In Paris, his work on physiology, in particular the metabolism of urea and kidney illnesses, led him to introduce new theories about "urogenic imperfection" and the concept of the "coefficient of Maillard" or "index of ureogenic imperfection." His ideas proved very useful in the diagnosis of kidney disorders. In 1912, he undertook studies of the reaction between amino acids and sugars. This work is considered one of his major contributions, and the Maillard reaction was named after him. For this variety of work he received several awards including the French Academy of Medicine award in 1914.

==Final years==
Maillard enrolled in the French army during the First World War, but his health was adversely affected. After the war, Maillard abruptly left Paris in 1919 to occupy a position with the Department of Pharmacy at the Faculty of Medicine Sciences in Algiers (Algeria). During this time, he ceased practically all research.

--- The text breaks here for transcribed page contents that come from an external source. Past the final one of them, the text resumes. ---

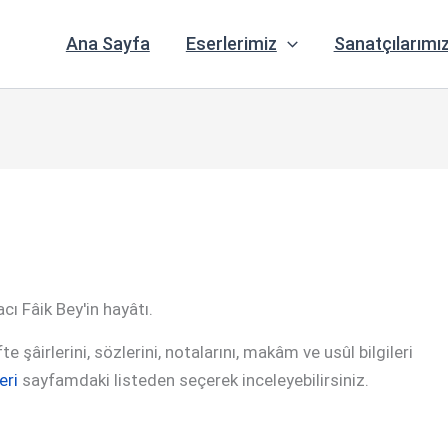
Ana Sayfa
Eserlerimiz
Sanatçılarımı
cı Fâik Bey'in hayâtı.
 şâirlerini, sözlerini, notalarını, makâm ve usûl bilgileri
eri
sayfamdaki listeden seçerek inceleyebilirsiniz.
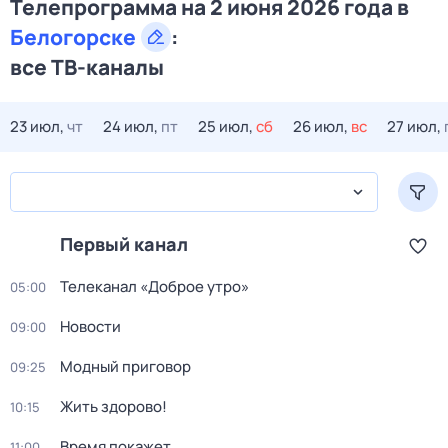
Телепрограмма на 2 июня 2026 года в
Белогорске
:
все ТВ-каналы
23 июл,
чт
24 июл,
пт
25 июл,
сб
26 июл,
вс
27 июл,
Первый канал
Телеканал «Доброе утро»
05:00
Новости
09:00
Модный приговор
09:25
Жить здорово!
10:15
Время покажет
11:00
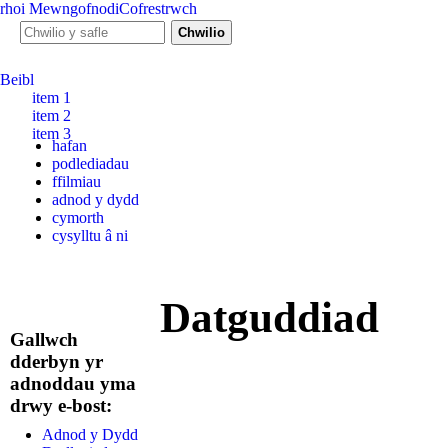
rhoi
Mewngofnodi
Cofrestrwch
Ffurf chwiliad
Chwilio y safle
Beibl
item 1
item 2
item 3
hafan
podlediadau
ffilmiau
adnod y dydd
cymorth
cysylltu â ni
Datguddiad
Gallwch
dderbyn yr
adnoddau yma
drwy e-bost:
Adnod y Dydd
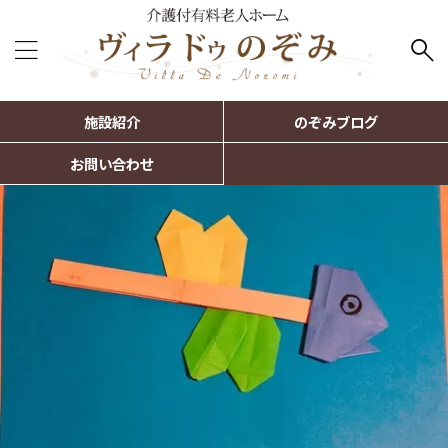
施設紹介
のぞみブログ
お問い合わせ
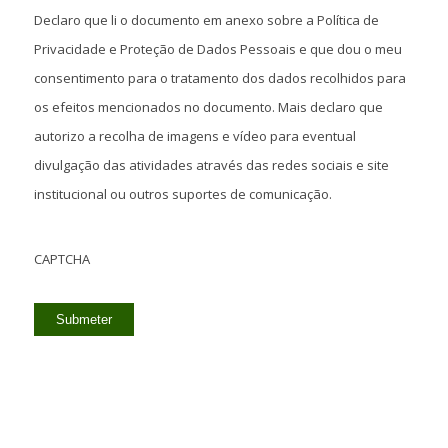
Declaro que li o documento em anexo sobre a Política de
Privacidade e Proteção de Dados Pessoais e que dou o meu
consentimento para o tratamento dos dados recolhidos para
os efeitos mencionados no documento. Mais declaro que
autorizo a recolha de imagens e vídeo para eventual
divulgação das atividades através das redes sociais e site
institucional ou outros suportes de comunicação.
CAPTCHA
Submeter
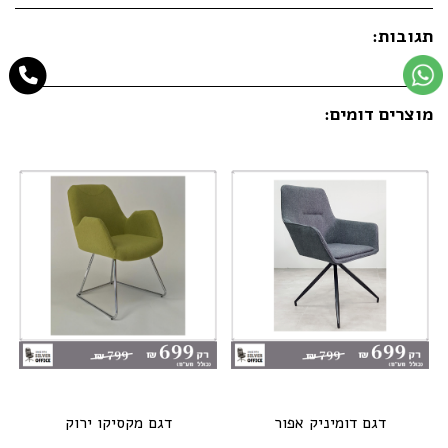
תגובות:
מוצרים דומים:
דגם דומיניק אפור
דגם מקסיקו ירוק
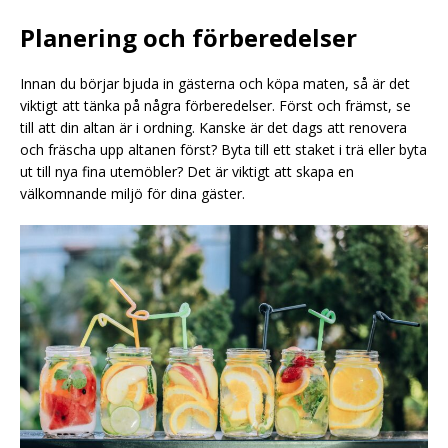
Planering och förberedelser
Innan du börjar bjuda in gästerna och köpa maten, så är det
viktigt att tänka på några förberedelser. Först och främst, se
till att din altan är i ordning. Kanske är det dags att renovera
och fräscha upp altanen först? Byta till ett staket i trä eller byta
ut till nya fina utemöbler? Det är viktigt att skapa en
välkomnande miljö för dina gäster.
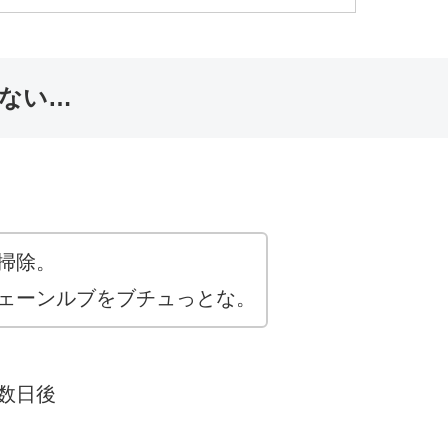
ない…
掃除。
ェーンルブをブチュっとな。
数日後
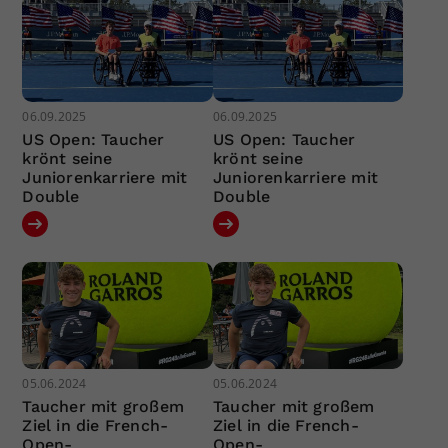
06.09.2025
06.09.2025
US Open: Taucher
US Open: Taucher
krönt seine
krönt seine
Juniorenkarriere mit
Juniorenkarriere mit
Double
Double
05.06.2024
05.06.2024
Taucher mit großem
Taucher mit großem
Ziel in die French-
Ziel in die French-
Open-
Open-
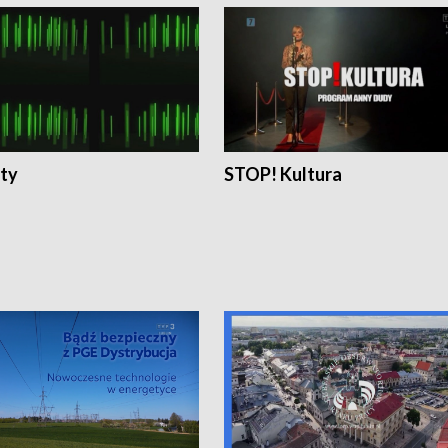
ty
STOP! Kultura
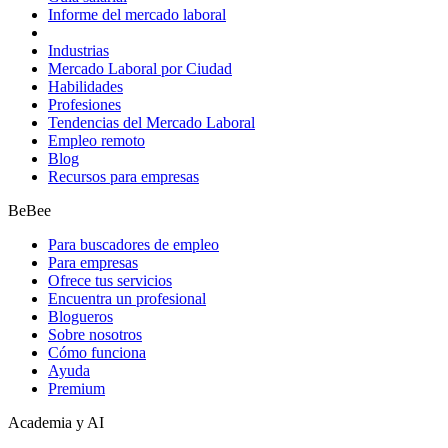
Informe del mercado laboral
Industrias
Mercado Laboral por Ciudad
Habilidades
Profesiones
Tendencias del Mercado Laboral
Empleo remoto
Blog
Recursos para empresas
BeBee
Para buscadores de empleo
Para empresas
Ofrece tus servicios
Encuentra un profesional
Blogueros
Sobre nosotros
Cómo funciona
Ayuda
Premium
Academia y AI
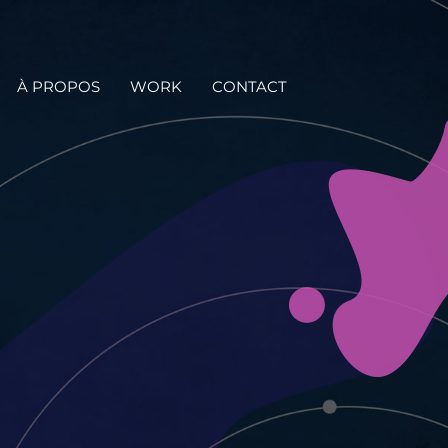
À PROPOS
WORK
CONTACT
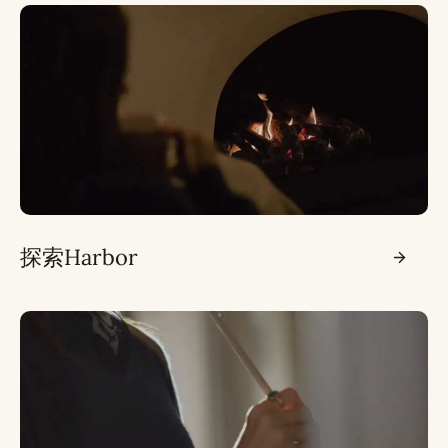
探索Harbor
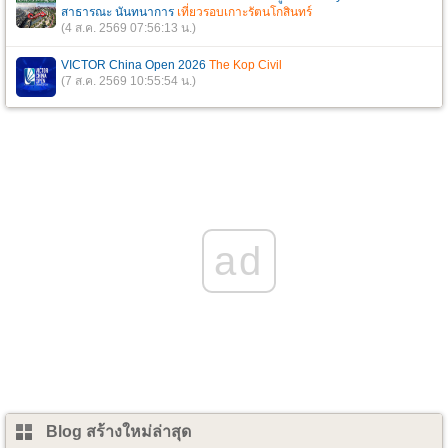
สาธารณะ นันทนาการ
เที่ยวรอบเกาะรัตนโกสินทร์
(4 ส.ค. 2569 07:56:13 น.)
VICTOR China Open 2026
The Kop Civil
(7 ส.ค. 2569 10:55:54 น.)
ad
Blog สร้างใหม่ล่าสุด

He died suddenly on 12 May 1936, in Paris, while judging a competition for a fellowship.

== Honors ==

Maillard was named a Chevalier of the Legion of Honour on 30 July 1916, by the Minister of War. At the time, he was a Physician Major, First Class, in the Reserve of the 11th Army Corps Health Service. This provisional title was removed on 24 December 1920, by the General Treasury of Algiers, in exchange for a final pension savings booklet.